POLITIQUE
23/08/2015 05:16 EDT | Actualisé 23/08/2015 05:16 EDT

Mulcair recule sur l'ampleur de la hausse de l'impôt des sociétés promise

CP

OTTAWA _ Thomas Mulcair compte sur les revenus d'une hausse d'impôt des entreprises pour financer ses autres plateformes, mais il pourrait tout de même manquer d'argent.

Le chef néo-démocrate n'a pas encore précisé de combien il augmenterait le taux d'impôt fédéral des sociétés, qui est présentement de 15 pour cent.

Mais plus tôt ce mois-ci, M. Mulcair a affirmé qu'il imposerait "une légère hausse graduelle" qui demeurerait "bien en-dessous du taux que les conservateurs ont imposé pendant leurs 10 ans au pouvoir".

Le taux moyen sous Stephen Harper a été de 17,5 pour cent. Si M. Mulcair souhaite vraiment rester "bien en-dessous" de cela, il faudrait que l'augmentation ne dépasse pas un point de pourcentage, deux à la rigueur. Et il insiste sur le fait que cette légère augmentation serait étalée sur quelques années.

Un fois en vigueur, cela représenterait tout au plus trois milliards $ supplémentaires annuellement dans les coffres de l'État, selon le Nouveau Parti démocratique (NPD), qui estime que chaque point de pourcentage de hausse du taux d'impôt des sociétés représenterait des revenus de 1,5 milliard $.

"C'est une très petite hausse de revenus potentiels", constate l'économiste Stephen Gordon, de l'Université Laval.

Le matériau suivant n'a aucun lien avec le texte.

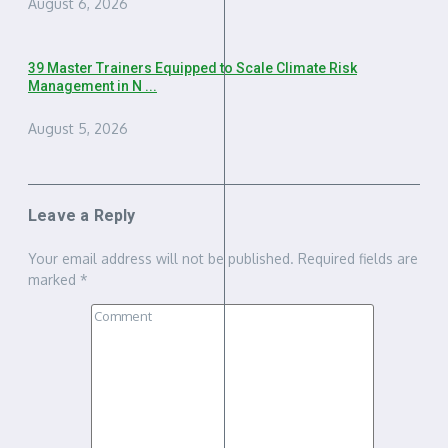
August 6, 2026
39 Master Trainers Equipped to Scale Climate Risk
Management in N ...
August 5, 2026
Leave a Reply
Your email address will not be published.
Required fields are
marked
*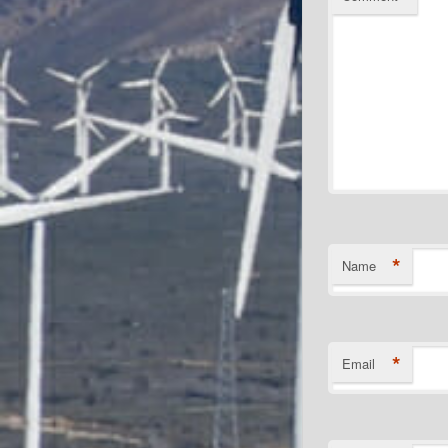
*
Name
*
Email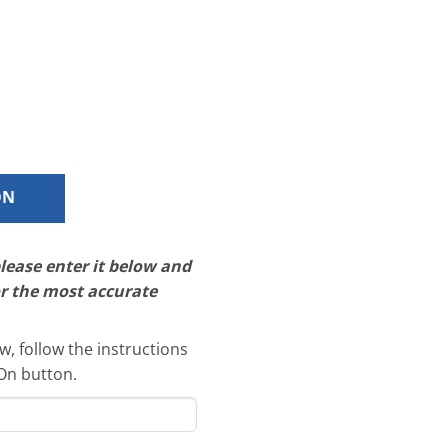
ON
please enter it below and
or the most accurate
, follow the instructions
-On button.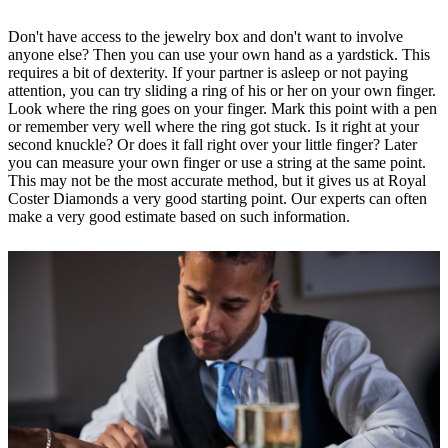
Don't have access to the jewelry box and don't want to involve
anyone else? Then you can use your own hand as a yardstick. This
requires a bit of dexterity. If your partner is asleep or not paying
attention, you can try sliding a ring of his or her on your own finger.
Look where the ring goes on your finger. Mark this point with a pen
or remember very well where the ring got stuck. Is it right at your
second knuckle? Or does it fall right over your little finger? Later
you can measure your own finger or use a string at the same point.
This may not be the most accurate method, but it gives us at Royal
Coster Diamonds a very good starting point. Our experts can often
make a very good estimate based on such information.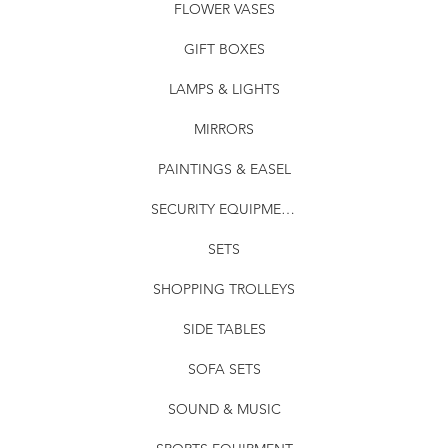
FLOWER VASES
GIFT BOXES
LAMPS & LIGHTS
MIRRORS
PAINTINGS & EASEL
SECURITY EQUIPMENT
SETS
SHOPPING TROLLEYS
SIDE TABLES
SOFA SETS
SOUND & MUSIC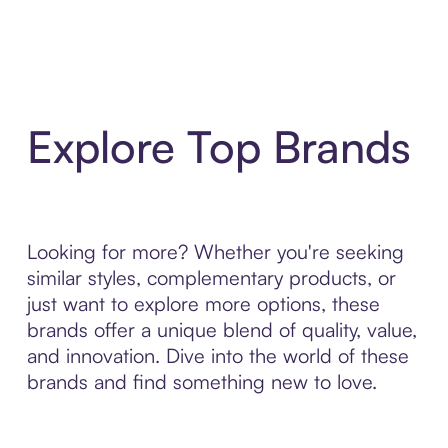
Explore Top Brands
Looking for more? Whether you're seeking
similar styles, complementary products, or
just want to explore more options, these
brands offer a unique blend of quality, value,
and innovation. Dive into the world of these
brands and find something new to love.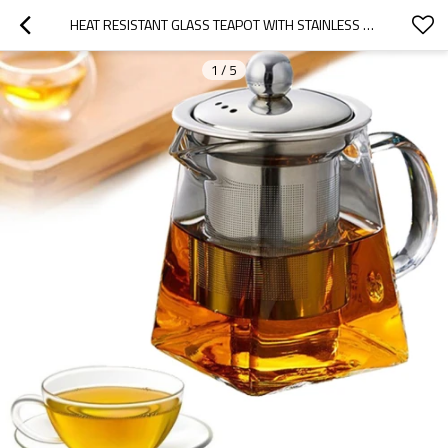
HEAT RESISTANT GLASS TEAPOT WITH STAINLESS STEEL INFUSER HEATED CONTAINER TEA POT GOOD GLASS TEAPOT
1
/
5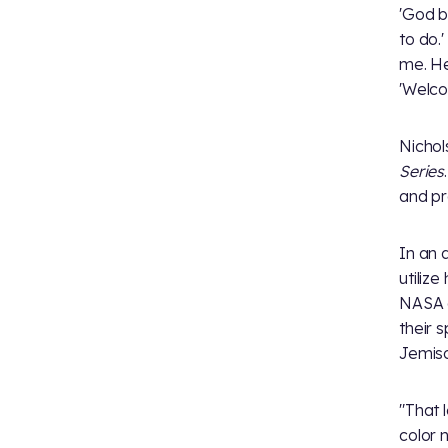
'God b
to do.
me. He
'Welco
Nichol
Series
and pr
In an 
utiliz
NASA c
their 
Jemiso
"That 
color n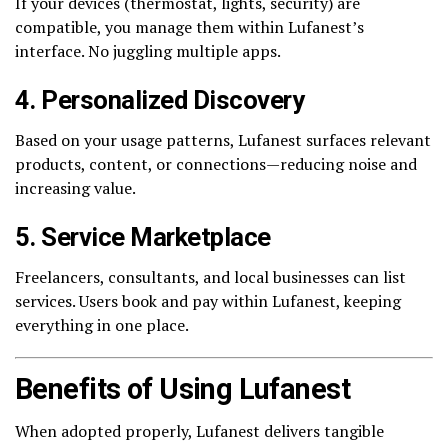
If your devices (thermostat, lights, security) are
compatible, you manage them within Lufanest’s
interface. No juggling multiple apps.
4. Personalized Discovery
Based on your usage patterns, Lufanest surfaces relevant
products, content, or connections—reducing noise and
increasing value.
5. Service Marketplace
Freelancers, consultants, and local businesses can list
services. Users book and pay within Lufanest, keeping
everything in one place.
Benefits of Using Lufanest
When adopted properly, Lufanest delivers tangible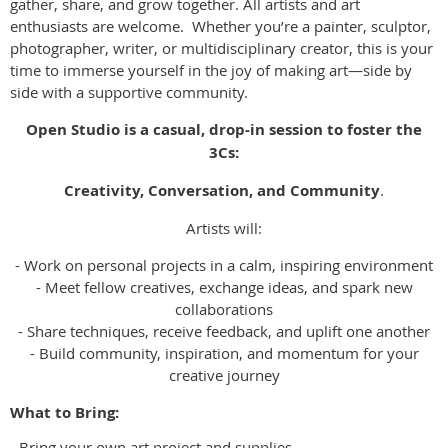
gather, share, and grow together. All artists and art
enthusiasts are welcome. Whether you’re a painter, sculptor,
photographer, writer, or multidisciplinary creator, this is your
time to immerse yourself in the joy of making art—side by
side with a supportive community.
Open Studio is a casual, drop-in session to foster the
3Cs:
Creativity, Conversation, and Community
.
Artists will:
- Work on personal projects in a calm, inspiring environment
- Meet fellow creatives, exchange ideas, and spark new
collaborations
- Share techniques, receive feedback, and uplift one another
- Build community, inspiration, and momentum for your
creative journey
What to Bring:
- Bring your own art project and supplies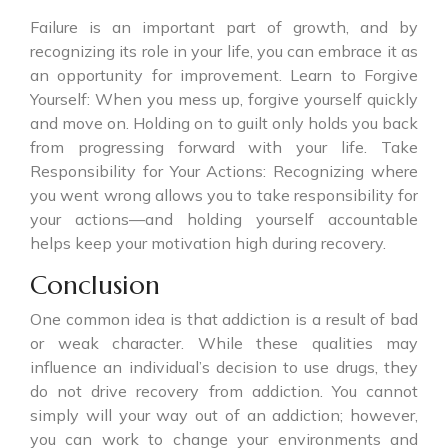
Failure is an important part of growth, and by
recognizing its role in your life, you can embrace it as
an opportunity for improvement. Learn to Forgive
Yourself: When you mess up, forgive yourself quickly
and move on. Holding on to guilt only holds you back
from progressing forward with your life. Take
Responsibility for Your Actions: Recognizing where
you went wrong allows you to take responsibility for
your actions—and holding yourself accountable
helps keep your motivation high during recovery.
Conclusion
One common idea is that addiction is a result of bad
or weak character. While these qualities may
influence an individual’s decision to use drugs, they
do not drive recovery from addiction. You cannot
simply will your way out of an addiction; however,
you can work to change your environments and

Selon lui, cela pourrait être tout juste assez pour compenser la perte de revenus découlant de la baisse du prix du pétrole, qui a amené le directeur parlementaire du budget à prédire un déficit d'un milliard $ cette année _ bien que les conservateurs promettent le contraire.

Il n'y aurait toutefois pas d'argent restant pour payer les nouvelles dépenses que M. Mulcair propose: un programme de garderies de cinq milliards $ et le retour de transferts de 36 milliards $ en santé pour les provinces.

Il y a deux mois, M. Mulcair avait déclaré qu'un gouvernement néo-démocrate augmenterait le taux d'imposition des entreprises à 18 ou 19 pour cent, soit une hausse de trois ou quatre pour cent.

quelques autres reprises, il a promis de garder le taux d'imposition combiné (fédéral et provincial), qui est présentement à 26,3 pour cent, en bas de la moyenne du G7 (29,9 pour cent) ou du taux combiné aux États-Unis (39 pour cent). En respectant ces balises, le NPD pourrait augmenter le taux d'imposition des sociétés de trois à 12 points de pourcentage.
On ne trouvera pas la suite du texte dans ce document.